Alternativa B — ❌ Incorreta

A alternativa afirma que, em razão da inércia de João em constituir novo advogado, o processo deverá prosseguir à sua revelia, mesmo se já concluída a audiência de instrução e julgamento. O erro está na expressão "mesmo se já concluída a audiência de instrução e julgamento". O art. 313, § 3º, do CPC estabelece que, no caso de morte do procurador de qualquer das partes, ainda que iniciada a audiência de instrução e julgamento, o juiz determinará que a parte constitua novo mandatário, no prazo de 15 (quinze) dias, ao final do qual extinguirá o processo sem resolução de mérito, se o autor não nomear novo mandatário, ou ordenará o prosseguimento do processo à revelia do réu, se falecido o procurador deste. No caso, a audiência de instrução e julgamento já foi concluída, e não apenas iniciada. A regra do § 3º se aplica quando a audiência está em curso ("ainda que iniciada"), mas, se já concluída, a morte do advogado não impede o prosseguimento do processo, pois não há mais atos de instrução a praticar. A alternativa erra ao afirmar que o processo prosseguirá à revelia de João "mesmo se já concluída a audiência", pois, nessa hipótese, a regra do § 3º não se aplica diretamente — o juiz deve intimar João para constituir novo patrono, mas a consequência da inércia não é automaticamente a revelia, e sim a extinção sem resolução de mérito se o autor não nomear novo mandatário, ou o prosseguimento à revelia se falecido o procurador do réu, conforme o caso.

Alternativa C — ❌ Incorreta

A alternativa afirma que a suspensão do processo deveria ter cessado um mês após a intimação das partes sobre a decisão de suspensão, eis que o conhecimento do mérito depende da verificação da existência de fato delituoso. O erro está no prazo de "um mês". O art. 315, § 1º, do CPC estabelece que, se a ação penal não for proposta no prazo de 3 (três) meses, contado da intimação do ato de suspensão, cessará o efeito desse. No caso, a ação penal foi proposta dois meses após a intimação, ou seja, dentro do prazo de 3 (três) meses. Portanto, a suspensão não deveria ter cessado um mês após a intimação, mas sim permanecer, nos termos do § 2º, pelo prazo máximo de 1 (um) ano. A alternativa confunde o prazo de 3 (três) meses do § 1º com um prazo de 1 (um) mês, que não existe no dispositivo.

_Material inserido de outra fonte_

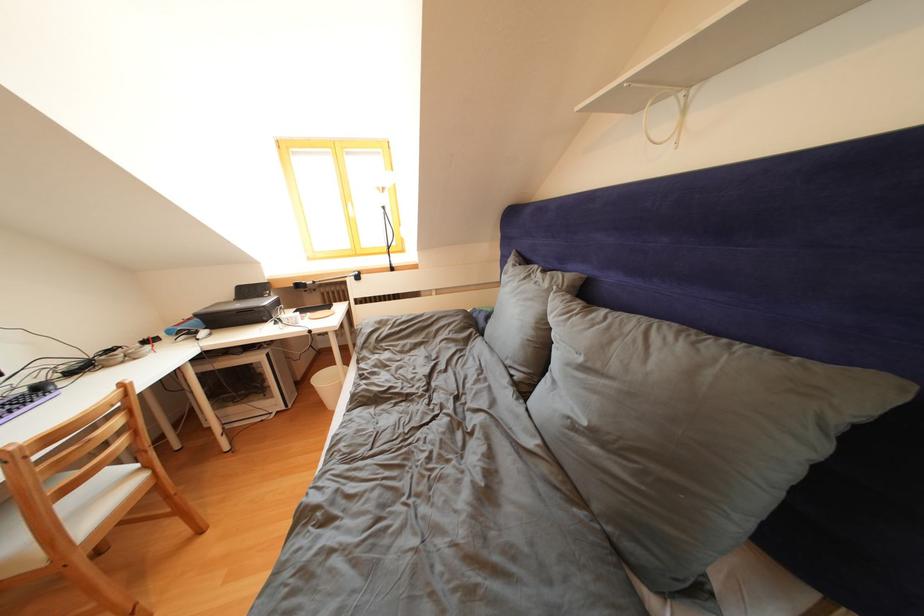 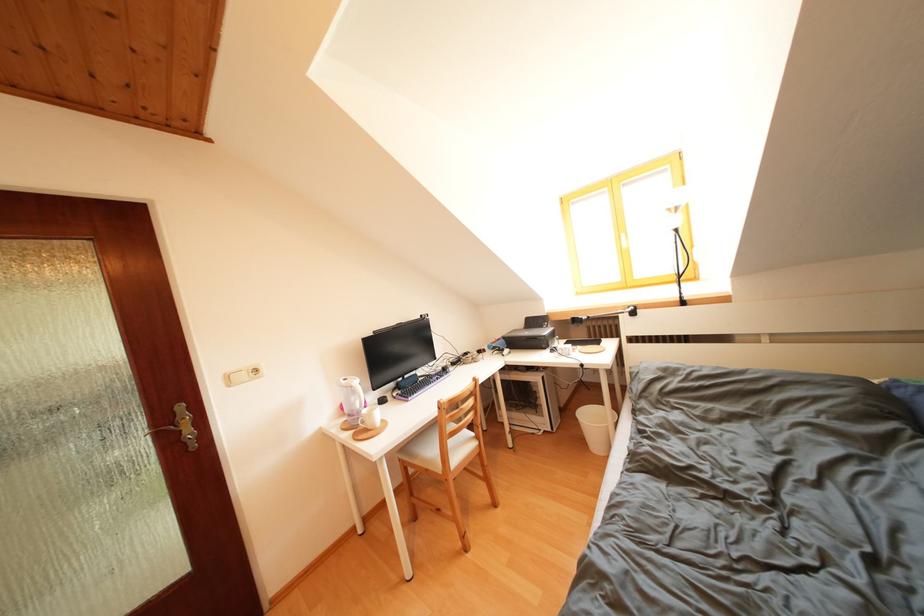 Question: The camera is either moving clockwise (left) or counter-clockwise (right) around the object. The first image is from the beginning of the video and the second image is from the end. Is the camera moving left or right when shooting the video?

Choices:
 (A) Left
 (B) Right

Answer: (B) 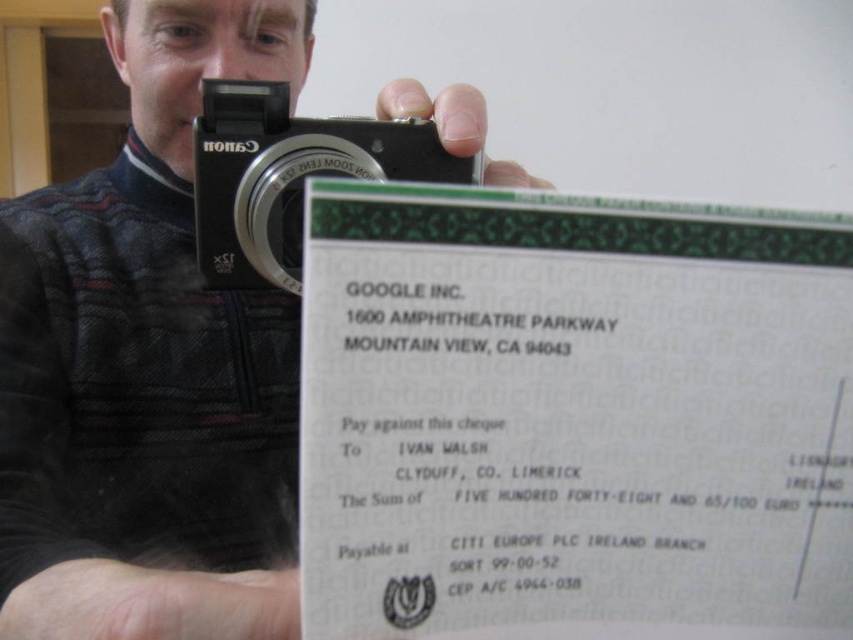 You are a photographer trying to capture a clear photo of the cheque. Based on the scene, which object should you focus on first? The white paper at center or the black matte camera at upper center?

The white paper at center is closer to the viewer than the black matte camera at upper center, so you should focus on the white paper at center first to ensure it is in clear focus.

You are a photographer trying to capture a clear image of the cheque. The white paper at center and the black matte camera at upper center are both in your viewfinder. Which object should you focus on to ensure the cheque is clearly visible in the photo?

You should focus on the white paper at center because it is the larger object and the cheque is held prominently in the foreground, making it the main subject for clear capture. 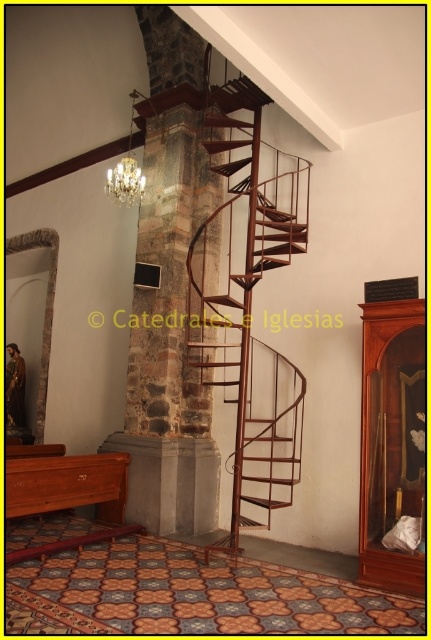 Can you confirm if gold metallic chandelier at upper center is shorter than crystal glass chandelier at upper center?

Yes.

What do you see at coordinates (127, 170) in the screenshot? Image resolution: width=431 pixels, height=640 pixels. I see `gold metallic chandelier at upper center` at bounding box center [127, 170].

Is point (118, 161) farther from viewer compared to point (134, 156)?

Yes, point (118, 161) is behind point (134, 156).

Identify the location of gold metallic chandelier at upper center. This screenshot has height=640, width=431. (127, 170).

The height and width of the screenshot is (640, 431). Describe the element at coordinates (247, 298) in the screenshot. I see `rustic metal spiral staircase at center` at that location.

Does point (203, 346) come in front of point (118, 179)?

That is True.

At what (x,y) coordinates should I click in order to perform the action: click on rustic metal spiral staircase at center. Please return your answer as a coordinate pair (x, y). This screenshot has height=640, width=431. Looking at the image, I should click on (247, 298).

Who is more forward, [303,378] or [131,193]?

Point [303,378]

Who is more distant from viewer, [261,346] or [108,195]?

Positioned behind is point [108,195].

Consider the image. Who is more distant from viewer, (x=272, y=397) or (x=131, y=195)?

Positioned behind is point (x=131, y=195).

Find the location of a particular element. The width and height of the screenshot is (431, 640). rustic metal spiral staircase at center is located at coordinates (247, 298). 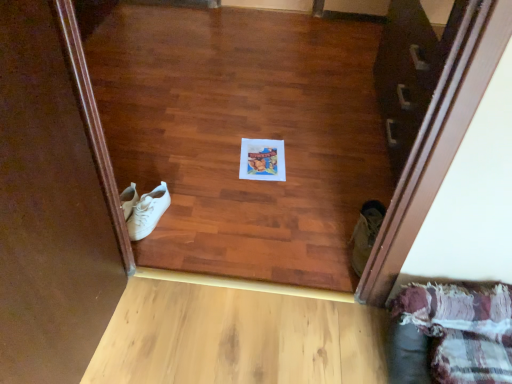 Where is `free spot above light wood plank at lower center (from a real-world perspective)`? The height and width of the screenshot is (384, 512). free spot above light wood plank at lower center (from a real-world perspective) is located at coordinates (210, 337). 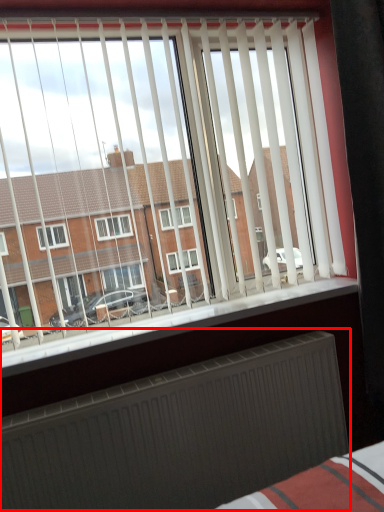 Question: From the image's perspective, where is radiator (annotated by the red box) located relative to window sill?

Choices:
 (A) below
 (B) above

Answer: (A)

Alternativa D — ❌ Incorreta

A alternativa afirma que cabe ao juízo, após a ausência de constituição de novo advogado, determinar a remessa dos autos à Defensoria Pública para que essa exerça a curadoria especial dos interesses de João. O erro está na confusão entre a curadoria especial e a nomeação de defensor dativo ou a revelia. A curadoria especial é instituto previsto no art. 72 do CPC, aplicável quando o réu é citado por edital ou com hora certa e não apresenta contestação, ou quando o incapaz não tem representante legal. No caso, João foi citado e apresentou contestação; a questão é a morte de seu advogado após a audiência de instrução e julgamento. A consequência da inércia de João em constituir novo patrono é a prevista no art. 313, § 3º, do CPC: extinção do processo sem resolução de mérito (se autor) ou prosseguimento à revelia (se réu). Não há previsão de remessa dos autos à Defensoria Pública para curadoria especial nessa hipótese. A alternativa confunde institutos processuais distintos.

Alternativa E — ❌ Incorreta

A alternativa afirma que, durante a suspensão do processo, é vedada a prática de qualquer ato processual, ainda que se trate de ato urgente. O erro está na expressão "qualquer ato processual". Durante a suspensão, são vedados os atos processuais que dependem do prosseguimento do processo, mas são permitidos os atos urgentes, como a produção de provas de natureza urgente e as medidas cautelares. O art. 315, § 1º, do CPC, ao tratar da suspensão por prejudicialidade penal, não veda a prática de atos urgentes. Além disso, o art. 314 do CPC (não transcrito, mas aplicável) estabelece que, durante a suspensão, é vedado praticar atos processuais, mas o juiz pode determinar a realização de atos urgentes para evitar dano irreparável. A alternativa generaliza de forma indevida, afirmando que é vedada a prática de "qualquer ato processual", o que não corresponde à realidade, pois os atos urgentes são permitidos.